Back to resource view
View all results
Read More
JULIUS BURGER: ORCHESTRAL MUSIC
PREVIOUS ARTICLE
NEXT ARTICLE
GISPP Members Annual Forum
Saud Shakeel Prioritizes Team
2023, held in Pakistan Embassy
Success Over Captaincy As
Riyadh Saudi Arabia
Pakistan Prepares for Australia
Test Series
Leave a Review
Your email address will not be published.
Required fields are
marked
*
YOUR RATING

__________________________________________________

- [Work item]
Select every line above that contains the word "Pakistan", and copy it.

- [Response box]
2023, held in Pakistan Embassy
Pakistan Prepares for Australia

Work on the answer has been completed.